School in Denman Prospect, Australian Capital Territory

Evelyn Scott School is located in Denman Prospect in the Australian Capital Territory. It is named after Indigenous Australian activist and educator Evelyn Scott.

The school opened to primary school students in 2021. It opened to high school students in 2023. The school has been designed to have Zero emissions, with solar panels and double glazed windows.

Evelyn Scott School offers a modern education with a focus on 21st-century learning philosophies. The school features both indoor and outdoor learning areas, integrated environments, and various facilities, including a gymnasium, sporting oval, library, and secure bicycle parking.

The junior campus, opened in 2021, serves Preschool to Year 6 students, while the senior campus, opened in 2023, accommodates Year 7-10 students. The school supports a range of sports and community activities with its extensive facilities.

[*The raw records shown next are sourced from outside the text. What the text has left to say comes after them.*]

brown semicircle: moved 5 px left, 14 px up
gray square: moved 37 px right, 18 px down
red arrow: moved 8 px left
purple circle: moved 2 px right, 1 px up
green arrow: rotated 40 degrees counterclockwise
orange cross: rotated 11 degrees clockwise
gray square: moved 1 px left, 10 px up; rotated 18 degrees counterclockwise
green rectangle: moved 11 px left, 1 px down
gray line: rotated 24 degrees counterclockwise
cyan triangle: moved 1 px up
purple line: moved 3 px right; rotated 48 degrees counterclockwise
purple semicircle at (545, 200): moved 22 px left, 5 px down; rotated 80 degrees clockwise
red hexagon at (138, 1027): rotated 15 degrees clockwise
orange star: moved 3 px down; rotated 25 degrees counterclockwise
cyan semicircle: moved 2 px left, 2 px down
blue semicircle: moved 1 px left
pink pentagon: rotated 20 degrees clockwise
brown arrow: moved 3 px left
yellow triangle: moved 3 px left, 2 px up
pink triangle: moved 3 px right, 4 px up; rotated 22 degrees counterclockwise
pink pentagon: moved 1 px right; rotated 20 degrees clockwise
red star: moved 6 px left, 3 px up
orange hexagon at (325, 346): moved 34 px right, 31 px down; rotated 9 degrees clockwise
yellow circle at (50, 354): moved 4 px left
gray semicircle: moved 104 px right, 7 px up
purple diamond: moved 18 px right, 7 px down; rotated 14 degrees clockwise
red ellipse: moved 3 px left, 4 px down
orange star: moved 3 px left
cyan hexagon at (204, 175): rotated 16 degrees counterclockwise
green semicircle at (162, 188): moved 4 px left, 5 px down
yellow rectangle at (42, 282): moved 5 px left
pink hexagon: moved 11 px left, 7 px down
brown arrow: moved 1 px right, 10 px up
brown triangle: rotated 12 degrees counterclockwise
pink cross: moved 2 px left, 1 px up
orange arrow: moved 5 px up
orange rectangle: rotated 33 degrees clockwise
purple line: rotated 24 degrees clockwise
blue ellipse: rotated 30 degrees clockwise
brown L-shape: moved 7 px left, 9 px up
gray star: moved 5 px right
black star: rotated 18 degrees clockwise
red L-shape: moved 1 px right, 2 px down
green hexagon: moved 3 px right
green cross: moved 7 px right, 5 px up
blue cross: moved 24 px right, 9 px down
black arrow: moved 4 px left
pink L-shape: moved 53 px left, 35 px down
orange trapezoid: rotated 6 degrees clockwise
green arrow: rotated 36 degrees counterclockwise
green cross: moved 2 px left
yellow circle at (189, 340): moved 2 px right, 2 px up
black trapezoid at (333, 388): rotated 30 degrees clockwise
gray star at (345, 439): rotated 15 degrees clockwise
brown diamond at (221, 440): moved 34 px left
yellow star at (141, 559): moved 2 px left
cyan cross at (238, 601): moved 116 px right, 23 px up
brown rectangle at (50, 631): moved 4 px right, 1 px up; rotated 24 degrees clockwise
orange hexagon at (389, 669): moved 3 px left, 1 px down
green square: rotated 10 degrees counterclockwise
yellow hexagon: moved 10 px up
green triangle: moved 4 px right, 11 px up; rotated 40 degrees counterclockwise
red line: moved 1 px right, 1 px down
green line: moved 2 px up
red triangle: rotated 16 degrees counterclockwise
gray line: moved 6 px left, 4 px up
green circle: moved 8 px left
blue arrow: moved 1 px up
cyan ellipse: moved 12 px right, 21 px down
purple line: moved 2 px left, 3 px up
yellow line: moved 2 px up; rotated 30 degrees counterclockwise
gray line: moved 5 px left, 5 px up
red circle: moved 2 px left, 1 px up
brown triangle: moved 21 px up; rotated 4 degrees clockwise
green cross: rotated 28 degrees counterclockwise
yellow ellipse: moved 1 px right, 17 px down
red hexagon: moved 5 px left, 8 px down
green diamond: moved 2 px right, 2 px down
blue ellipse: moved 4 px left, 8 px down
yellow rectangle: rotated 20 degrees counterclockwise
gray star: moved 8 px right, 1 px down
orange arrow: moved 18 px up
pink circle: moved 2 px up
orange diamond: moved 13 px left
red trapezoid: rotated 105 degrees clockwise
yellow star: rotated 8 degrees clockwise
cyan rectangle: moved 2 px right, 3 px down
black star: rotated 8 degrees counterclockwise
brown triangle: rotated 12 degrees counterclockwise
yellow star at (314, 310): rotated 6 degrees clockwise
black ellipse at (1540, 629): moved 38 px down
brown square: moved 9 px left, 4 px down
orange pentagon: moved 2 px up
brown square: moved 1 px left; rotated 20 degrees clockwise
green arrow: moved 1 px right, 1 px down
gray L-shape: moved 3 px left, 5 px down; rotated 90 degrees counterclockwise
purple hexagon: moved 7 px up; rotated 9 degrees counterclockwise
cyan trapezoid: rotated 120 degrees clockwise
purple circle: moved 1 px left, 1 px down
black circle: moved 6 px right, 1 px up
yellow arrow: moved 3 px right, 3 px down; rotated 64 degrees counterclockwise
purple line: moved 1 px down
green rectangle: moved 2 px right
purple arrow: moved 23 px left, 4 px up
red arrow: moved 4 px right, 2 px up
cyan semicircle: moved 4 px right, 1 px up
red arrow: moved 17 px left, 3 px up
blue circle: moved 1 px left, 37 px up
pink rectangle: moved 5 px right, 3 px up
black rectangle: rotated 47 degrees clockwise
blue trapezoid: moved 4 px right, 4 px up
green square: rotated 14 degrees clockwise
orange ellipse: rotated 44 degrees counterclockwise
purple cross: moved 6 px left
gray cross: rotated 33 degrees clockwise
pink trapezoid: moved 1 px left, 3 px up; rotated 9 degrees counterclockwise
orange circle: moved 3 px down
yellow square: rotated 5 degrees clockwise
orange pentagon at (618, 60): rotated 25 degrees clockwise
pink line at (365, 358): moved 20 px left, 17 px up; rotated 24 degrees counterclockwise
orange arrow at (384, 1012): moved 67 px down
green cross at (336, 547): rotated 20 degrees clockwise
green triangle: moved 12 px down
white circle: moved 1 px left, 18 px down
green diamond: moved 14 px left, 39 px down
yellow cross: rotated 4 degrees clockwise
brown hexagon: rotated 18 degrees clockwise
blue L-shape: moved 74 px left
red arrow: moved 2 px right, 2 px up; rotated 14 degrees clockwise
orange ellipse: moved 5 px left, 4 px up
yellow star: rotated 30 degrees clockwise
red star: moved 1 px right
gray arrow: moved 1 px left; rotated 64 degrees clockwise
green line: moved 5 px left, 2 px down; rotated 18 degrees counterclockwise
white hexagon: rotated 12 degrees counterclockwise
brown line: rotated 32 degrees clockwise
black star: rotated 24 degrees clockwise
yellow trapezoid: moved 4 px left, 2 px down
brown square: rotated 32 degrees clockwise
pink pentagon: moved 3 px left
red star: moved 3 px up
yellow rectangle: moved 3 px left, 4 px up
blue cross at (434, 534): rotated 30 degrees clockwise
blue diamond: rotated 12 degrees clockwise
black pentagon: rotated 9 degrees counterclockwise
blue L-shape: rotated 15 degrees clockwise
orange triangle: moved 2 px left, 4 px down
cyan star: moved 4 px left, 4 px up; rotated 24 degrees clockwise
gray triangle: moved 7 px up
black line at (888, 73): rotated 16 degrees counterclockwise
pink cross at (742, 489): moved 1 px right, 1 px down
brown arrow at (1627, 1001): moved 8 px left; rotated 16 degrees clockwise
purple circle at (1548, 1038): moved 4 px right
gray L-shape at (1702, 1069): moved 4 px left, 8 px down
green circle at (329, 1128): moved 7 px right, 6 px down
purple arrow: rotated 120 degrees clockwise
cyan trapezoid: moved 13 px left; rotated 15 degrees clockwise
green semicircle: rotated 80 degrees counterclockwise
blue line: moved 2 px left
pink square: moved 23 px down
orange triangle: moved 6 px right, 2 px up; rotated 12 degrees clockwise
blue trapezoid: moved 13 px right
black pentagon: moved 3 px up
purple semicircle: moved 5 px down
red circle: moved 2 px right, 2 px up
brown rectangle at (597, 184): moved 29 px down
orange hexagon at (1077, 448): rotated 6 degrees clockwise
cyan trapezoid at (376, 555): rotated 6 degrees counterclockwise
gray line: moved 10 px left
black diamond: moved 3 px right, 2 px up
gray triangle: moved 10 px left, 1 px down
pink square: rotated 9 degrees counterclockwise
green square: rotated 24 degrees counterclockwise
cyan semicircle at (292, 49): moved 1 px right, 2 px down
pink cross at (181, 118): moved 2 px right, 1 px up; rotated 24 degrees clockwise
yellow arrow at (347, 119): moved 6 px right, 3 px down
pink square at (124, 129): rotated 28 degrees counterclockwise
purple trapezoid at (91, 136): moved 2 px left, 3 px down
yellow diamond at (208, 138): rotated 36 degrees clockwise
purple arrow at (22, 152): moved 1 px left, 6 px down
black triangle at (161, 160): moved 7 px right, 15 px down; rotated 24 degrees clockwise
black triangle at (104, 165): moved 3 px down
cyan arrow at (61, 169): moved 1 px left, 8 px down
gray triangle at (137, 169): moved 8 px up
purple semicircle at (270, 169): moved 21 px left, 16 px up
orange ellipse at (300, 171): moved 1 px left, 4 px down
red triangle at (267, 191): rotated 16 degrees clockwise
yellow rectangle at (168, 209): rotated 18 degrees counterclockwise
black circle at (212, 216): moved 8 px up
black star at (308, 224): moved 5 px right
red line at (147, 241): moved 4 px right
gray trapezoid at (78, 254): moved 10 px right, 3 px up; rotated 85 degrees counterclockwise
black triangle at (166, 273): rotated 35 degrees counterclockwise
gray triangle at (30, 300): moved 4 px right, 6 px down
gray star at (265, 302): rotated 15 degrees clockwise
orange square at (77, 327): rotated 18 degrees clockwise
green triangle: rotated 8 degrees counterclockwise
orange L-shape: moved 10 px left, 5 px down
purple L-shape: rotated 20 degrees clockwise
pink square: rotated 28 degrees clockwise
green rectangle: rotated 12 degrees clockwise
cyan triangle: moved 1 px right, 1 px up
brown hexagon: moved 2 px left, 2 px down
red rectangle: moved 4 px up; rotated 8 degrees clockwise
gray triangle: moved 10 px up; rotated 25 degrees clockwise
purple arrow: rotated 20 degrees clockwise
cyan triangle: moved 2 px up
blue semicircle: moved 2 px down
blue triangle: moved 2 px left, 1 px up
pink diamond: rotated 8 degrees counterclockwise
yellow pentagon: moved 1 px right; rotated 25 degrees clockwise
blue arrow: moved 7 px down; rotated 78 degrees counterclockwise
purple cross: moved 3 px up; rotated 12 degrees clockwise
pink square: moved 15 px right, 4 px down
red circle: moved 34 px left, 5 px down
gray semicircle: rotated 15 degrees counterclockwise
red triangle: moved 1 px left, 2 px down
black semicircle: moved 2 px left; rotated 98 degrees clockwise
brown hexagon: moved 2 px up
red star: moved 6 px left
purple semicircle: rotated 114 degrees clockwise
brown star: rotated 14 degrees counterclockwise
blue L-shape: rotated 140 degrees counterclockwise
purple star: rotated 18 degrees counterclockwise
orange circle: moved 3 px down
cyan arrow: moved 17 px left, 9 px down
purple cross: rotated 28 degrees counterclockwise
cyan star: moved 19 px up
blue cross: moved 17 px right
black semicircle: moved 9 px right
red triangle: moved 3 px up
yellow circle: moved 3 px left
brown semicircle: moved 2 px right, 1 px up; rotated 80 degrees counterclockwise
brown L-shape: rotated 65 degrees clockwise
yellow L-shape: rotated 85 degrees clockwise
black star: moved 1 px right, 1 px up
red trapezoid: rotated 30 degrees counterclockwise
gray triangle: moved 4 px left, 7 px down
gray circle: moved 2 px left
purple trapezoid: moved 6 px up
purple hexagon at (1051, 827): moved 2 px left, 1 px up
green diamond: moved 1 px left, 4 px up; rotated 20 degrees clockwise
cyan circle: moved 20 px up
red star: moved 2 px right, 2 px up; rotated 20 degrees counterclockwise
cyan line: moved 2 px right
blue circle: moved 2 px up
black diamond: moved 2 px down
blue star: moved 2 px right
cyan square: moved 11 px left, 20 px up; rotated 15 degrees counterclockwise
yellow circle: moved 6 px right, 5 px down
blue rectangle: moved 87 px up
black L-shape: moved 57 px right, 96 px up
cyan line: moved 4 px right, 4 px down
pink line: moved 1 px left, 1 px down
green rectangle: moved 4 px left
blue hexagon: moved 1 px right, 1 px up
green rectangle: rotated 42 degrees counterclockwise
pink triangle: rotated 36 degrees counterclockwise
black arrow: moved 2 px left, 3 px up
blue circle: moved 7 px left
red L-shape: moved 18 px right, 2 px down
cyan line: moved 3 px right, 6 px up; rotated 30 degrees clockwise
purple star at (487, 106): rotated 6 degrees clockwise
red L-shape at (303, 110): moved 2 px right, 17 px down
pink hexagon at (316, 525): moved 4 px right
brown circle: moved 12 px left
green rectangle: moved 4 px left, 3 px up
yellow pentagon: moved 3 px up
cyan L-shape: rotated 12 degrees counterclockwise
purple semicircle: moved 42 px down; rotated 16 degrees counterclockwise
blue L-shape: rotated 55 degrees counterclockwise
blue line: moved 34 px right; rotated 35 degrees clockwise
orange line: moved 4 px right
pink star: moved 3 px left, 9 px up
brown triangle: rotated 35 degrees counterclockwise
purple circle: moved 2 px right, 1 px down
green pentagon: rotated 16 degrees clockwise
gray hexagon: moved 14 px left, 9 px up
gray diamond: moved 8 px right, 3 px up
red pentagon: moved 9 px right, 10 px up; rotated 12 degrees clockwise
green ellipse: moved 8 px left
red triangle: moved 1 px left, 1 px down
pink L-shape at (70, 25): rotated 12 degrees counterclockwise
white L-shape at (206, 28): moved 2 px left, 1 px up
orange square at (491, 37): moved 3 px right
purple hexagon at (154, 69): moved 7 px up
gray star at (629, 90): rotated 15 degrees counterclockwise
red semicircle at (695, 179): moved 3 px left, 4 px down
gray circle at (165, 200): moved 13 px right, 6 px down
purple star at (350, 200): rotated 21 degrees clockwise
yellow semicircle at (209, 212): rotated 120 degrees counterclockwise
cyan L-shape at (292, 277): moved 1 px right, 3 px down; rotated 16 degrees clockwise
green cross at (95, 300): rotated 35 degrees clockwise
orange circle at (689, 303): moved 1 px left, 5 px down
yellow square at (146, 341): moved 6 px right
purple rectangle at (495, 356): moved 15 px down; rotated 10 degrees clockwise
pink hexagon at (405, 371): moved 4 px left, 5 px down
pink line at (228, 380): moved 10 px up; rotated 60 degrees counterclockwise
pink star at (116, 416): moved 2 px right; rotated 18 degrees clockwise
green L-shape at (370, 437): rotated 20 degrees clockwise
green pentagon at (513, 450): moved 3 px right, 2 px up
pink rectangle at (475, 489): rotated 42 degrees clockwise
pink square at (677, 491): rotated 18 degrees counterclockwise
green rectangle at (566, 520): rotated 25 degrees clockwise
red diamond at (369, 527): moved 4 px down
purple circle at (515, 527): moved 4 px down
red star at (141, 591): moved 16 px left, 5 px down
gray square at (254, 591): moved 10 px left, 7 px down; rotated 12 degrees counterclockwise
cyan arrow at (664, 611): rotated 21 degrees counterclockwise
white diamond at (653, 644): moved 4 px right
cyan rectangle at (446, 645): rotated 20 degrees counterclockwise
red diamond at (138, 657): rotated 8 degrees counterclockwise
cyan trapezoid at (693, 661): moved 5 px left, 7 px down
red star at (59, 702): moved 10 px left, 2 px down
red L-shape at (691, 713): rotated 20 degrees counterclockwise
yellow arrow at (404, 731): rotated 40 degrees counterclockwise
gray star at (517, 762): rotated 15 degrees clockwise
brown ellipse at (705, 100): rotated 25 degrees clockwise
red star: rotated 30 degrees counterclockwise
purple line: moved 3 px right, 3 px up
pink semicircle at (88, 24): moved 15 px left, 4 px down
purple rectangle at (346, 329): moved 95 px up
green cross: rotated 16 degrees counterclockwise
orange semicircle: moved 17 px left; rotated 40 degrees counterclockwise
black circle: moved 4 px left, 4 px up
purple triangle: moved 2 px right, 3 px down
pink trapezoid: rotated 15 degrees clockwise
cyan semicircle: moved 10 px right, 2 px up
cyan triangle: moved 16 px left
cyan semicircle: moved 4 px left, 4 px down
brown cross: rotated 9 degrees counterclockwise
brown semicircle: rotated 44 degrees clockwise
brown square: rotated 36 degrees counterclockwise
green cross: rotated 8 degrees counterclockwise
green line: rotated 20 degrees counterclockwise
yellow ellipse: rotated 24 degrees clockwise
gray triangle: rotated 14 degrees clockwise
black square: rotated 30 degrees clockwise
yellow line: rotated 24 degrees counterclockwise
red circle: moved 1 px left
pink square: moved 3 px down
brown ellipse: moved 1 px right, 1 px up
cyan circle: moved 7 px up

As Canberra's 89th public school and second zero-emissions school, Evelyn Scott School emphasises sustainability and delivers the Australian Curriculum with specialised facilities for STEAM, Arts, and Music. Other recreational facilities include a Multi-Purpose Gymnasium, Vinyl Basketball Court that are available to the public, A Multi-Purpose oval, A school library and theatre, and another concrete Basketball Court available only for school students.